The figure illustrates how you can use Data Sources and Data Source Managers in GoodData:
Data Source with native support
A user in Workspace 1 can build visualizations only on top of PostgreSQL.Data Source federation
A user in Workspace 2 can federate data from all Data Sources available in the Apache Drill DSM (CSV files, REST API, and the same PostgreSQL used in Workspace 1).Data Source without native support
A user in Workspace 3 can query the MySQL database through the Dremio DSM.
Benefits coming from Data Source Managers
There are multiple benefits to DSMs that may prove useful to the management and visualization of your data through the GoodData platform:
Federation of Data Sources
You can integrate many Data Sources and create a logical data model (LDM) on top of them.
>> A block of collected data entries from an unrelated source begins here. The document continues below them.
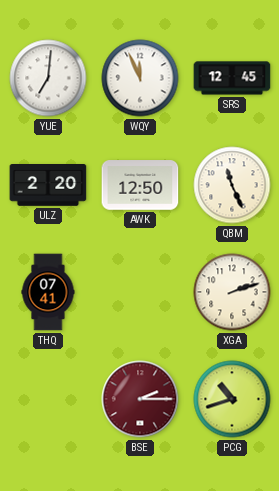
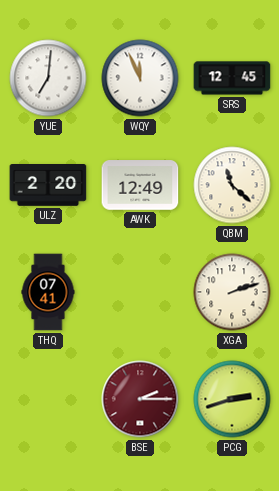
AWK: 12:50 -> 12:49
QBM: 11:26 -> 11:22
PCG: 10:42 -> 2:42
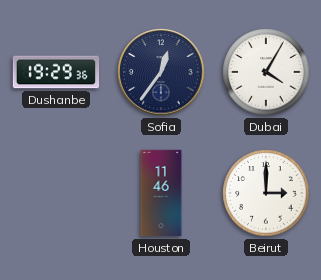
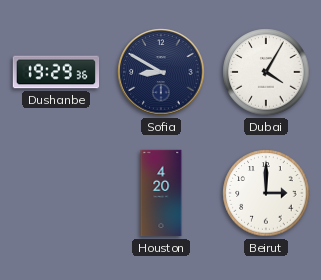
Sofia: 12:36 -> 8:50
Houston: 11:46 -> 4:20
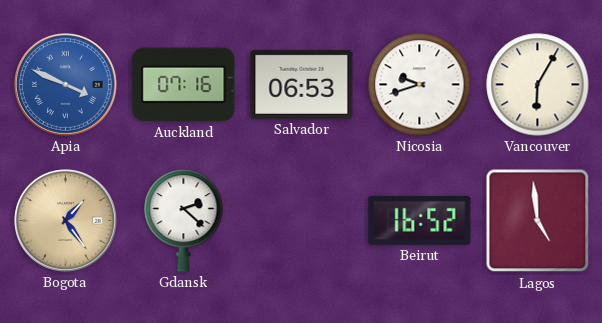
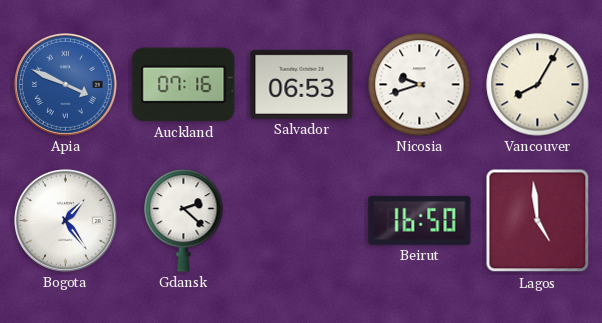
Vancouver: 6:05 -> 8:05
Bogota dial: champagne -> white
Beirut: 16:52 -> 16:50
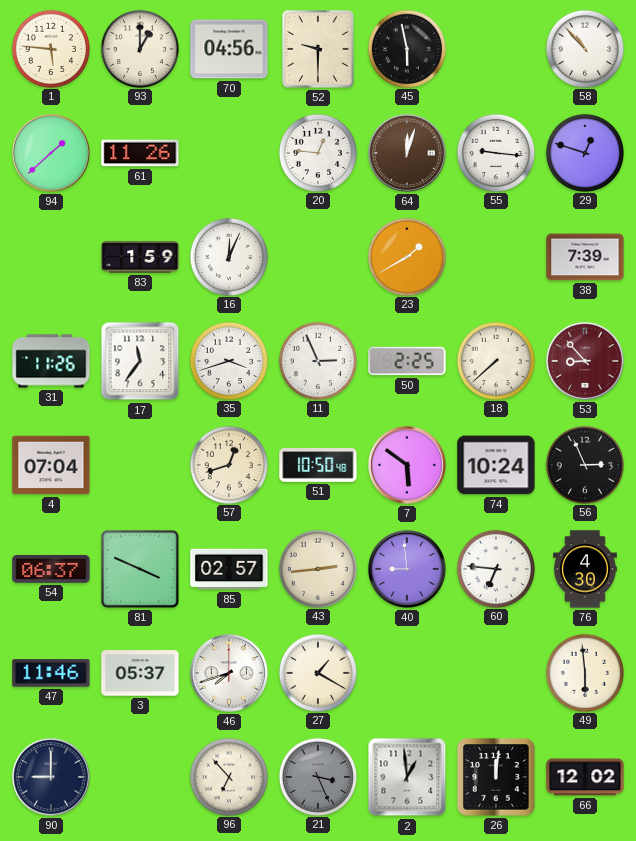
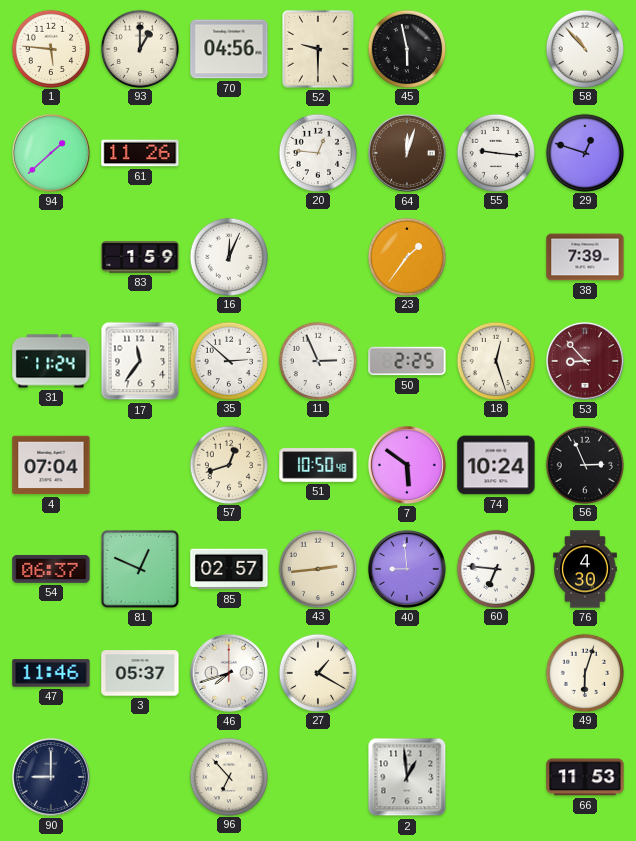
23: 1:40 -> 1:36
31: 11:26 -> 11:24
35: 3:42 -> 2:52
18: 7:38 -> 12:27
81: 3:49 -> 12:49
49: 5:59 -> 6:03
21: 3:26 -> none
26: 12:01 -> none
66: 12:02 -> 11:53
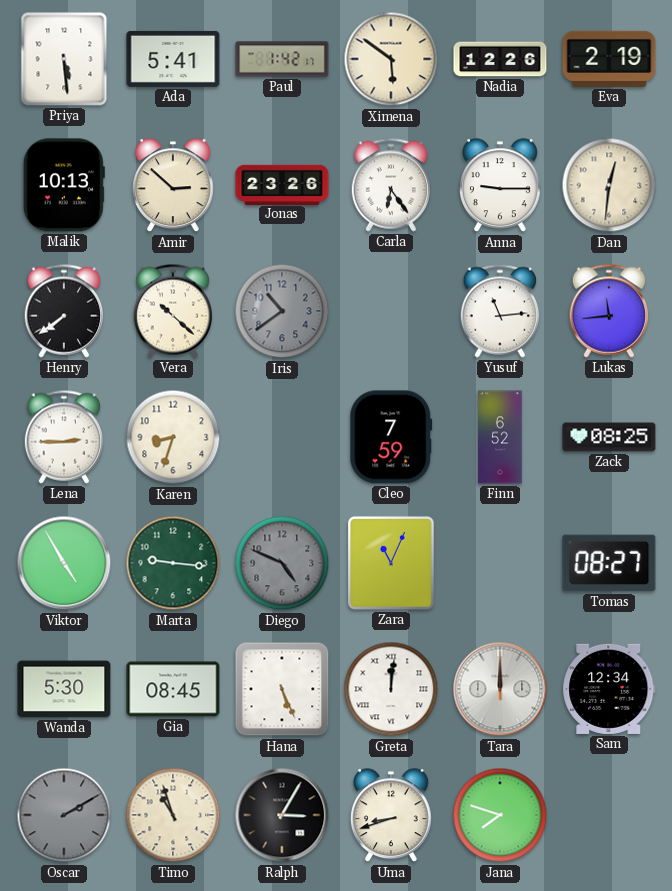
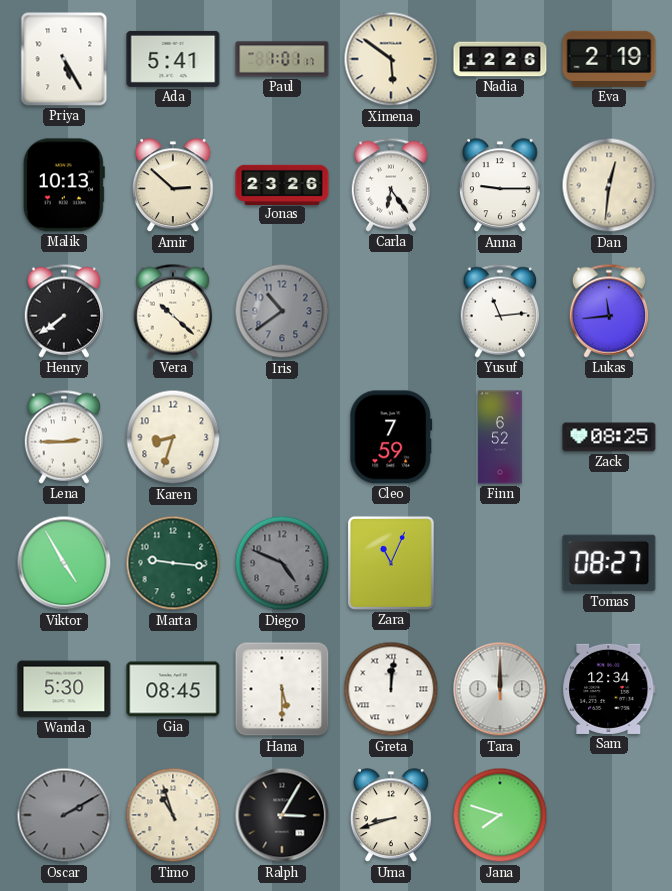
Priya: 5:29 -> 5:25
Paul: 1:42 -> 1:01
Hana: 5:26 -> 5:30
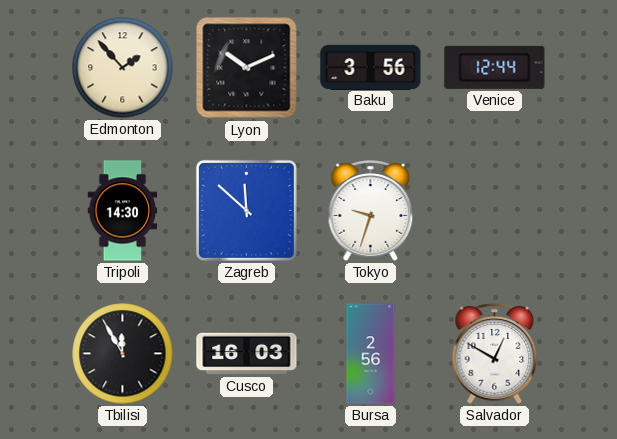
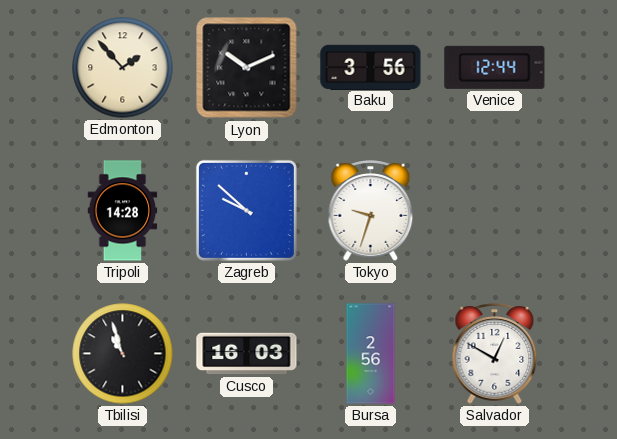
Tripoli: 14:30 -> 14:28
Zagreb: 11:52 -> 9:52
Tbilisi: 11:55 -> 10:57
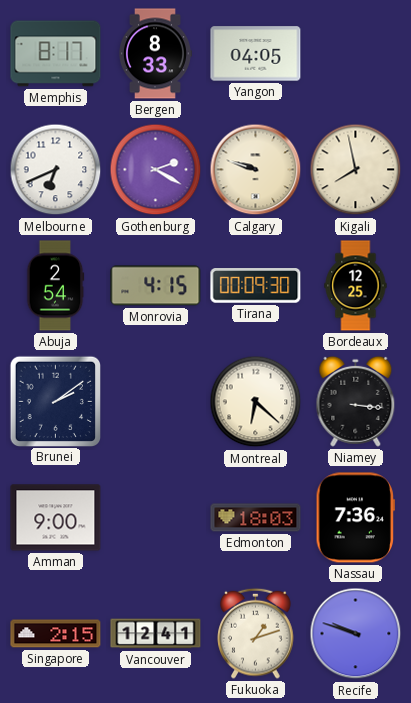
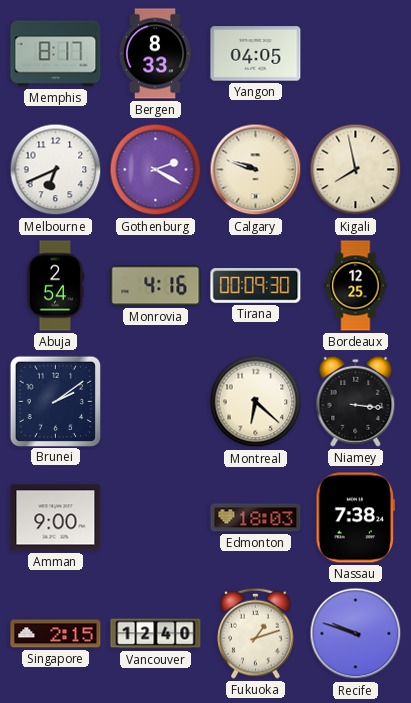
Monrovia: 4:15 -> 4:16
Nassau: 7:36 -> 7:38
Vancouver: 12:41 -> 12:40
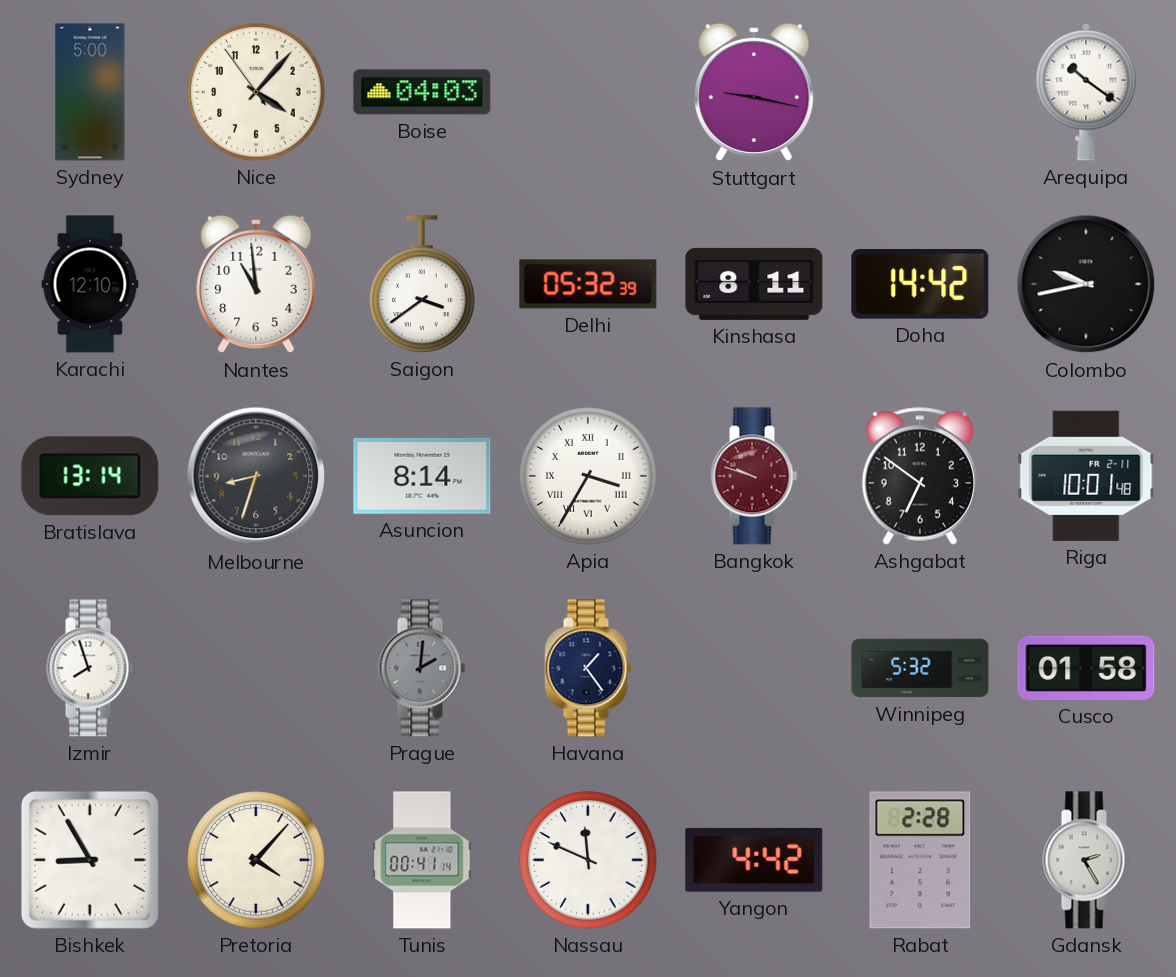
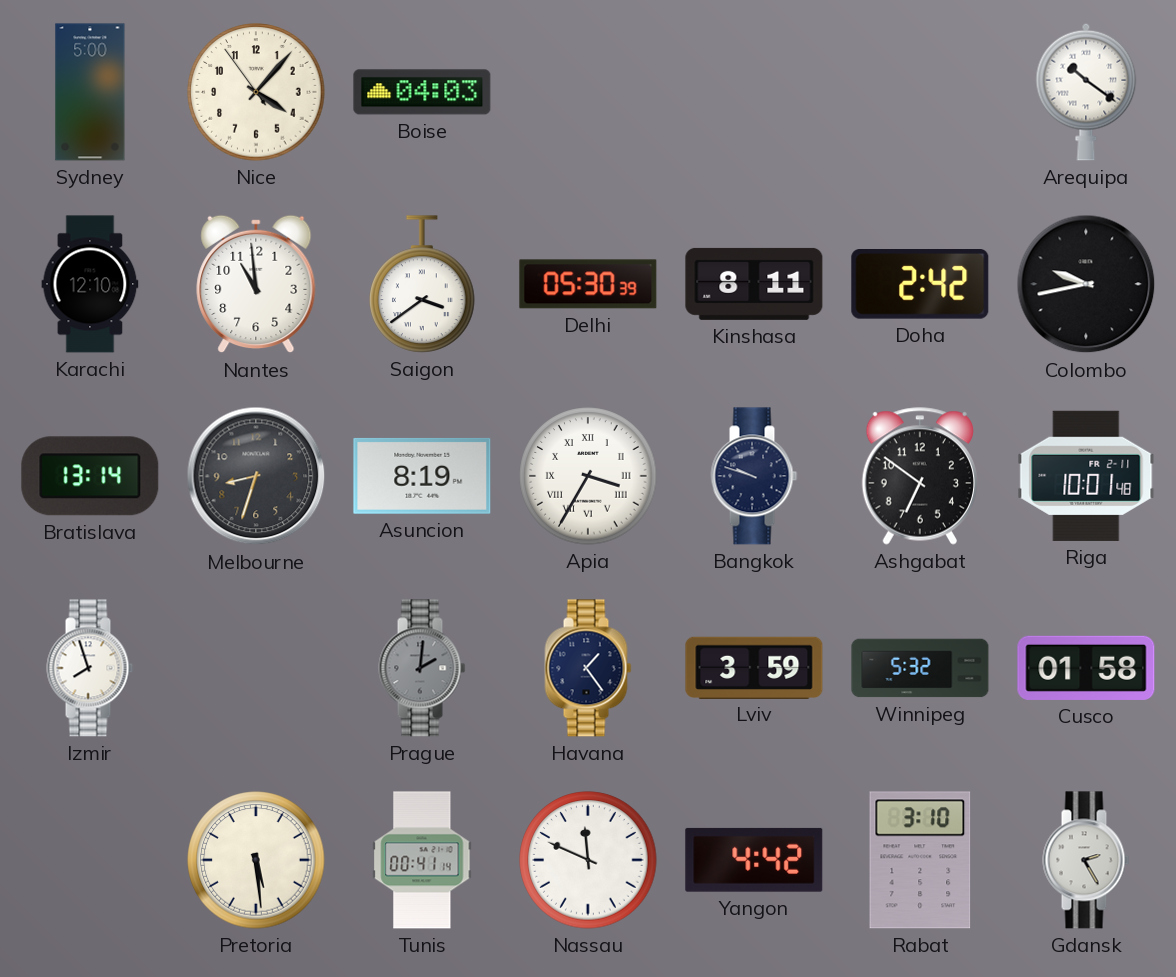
Stuttgart: 9:17 -> none
Delhi: 05:32 -> 05:30
Doha: 14:42 -> 2:42
Asuncion: 8:14 -> 8:19
Bangkok dial: burgundy -> navy
Lviv: none -> 3:59
Bishkek: 8:55 -> none
Pretoria: 4:07 -> 5:29
Rabat: 2:28 -> 3:10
Then you can query datasets coming from multiple Data Sources, and the DSM can handle such queries.Integration of additional Data Sources
You can use DSMs to manage Data Sources that GoodData cannot connect with JDBC drivers, for example:- Files and object storage services like AWS S3
- MongoDB
- Elasticsearch
- Kafka
- REST API
Performance
You can use DSMs to cache results from your Data Sources in a format optimized for analytical use cases. GoodData querying the optimized cache performs significantly better. Additionally, you can deploy DSMs as clusters providing horizontal scalability.Resiliency (SLA)
You can deploy DSMs as clusters to provide sufficient resiliency. There is no single point of failure.Optimization of costs
Offloading queries from underlying Data Sources can save significant costs, primarily when you use Data Sources, which you pay, e.g., per hour.
Preparing Data Source Managers for GoodData
GoodData uses metadata from a Data Source to create a logical model. Some Data Sources (CSV files, APIs, or others) do not provide such metadata. Similarly, DSMs do not provide information about referential integrity.
You may use the following strategies to create a better logical data model in GoodData:
- Create an object (table, view, dataset) on top of the Data Source and CAST the data types of columns accordingly.
- Use LDM Modeler and create the primary keys (grains) and their references manually.
- Utilize the naming conventions if you want GoodData to generate the LDM for you.
You can find more specific guidelines on how to deploy and prepare your DSM in the documentation of each DSM.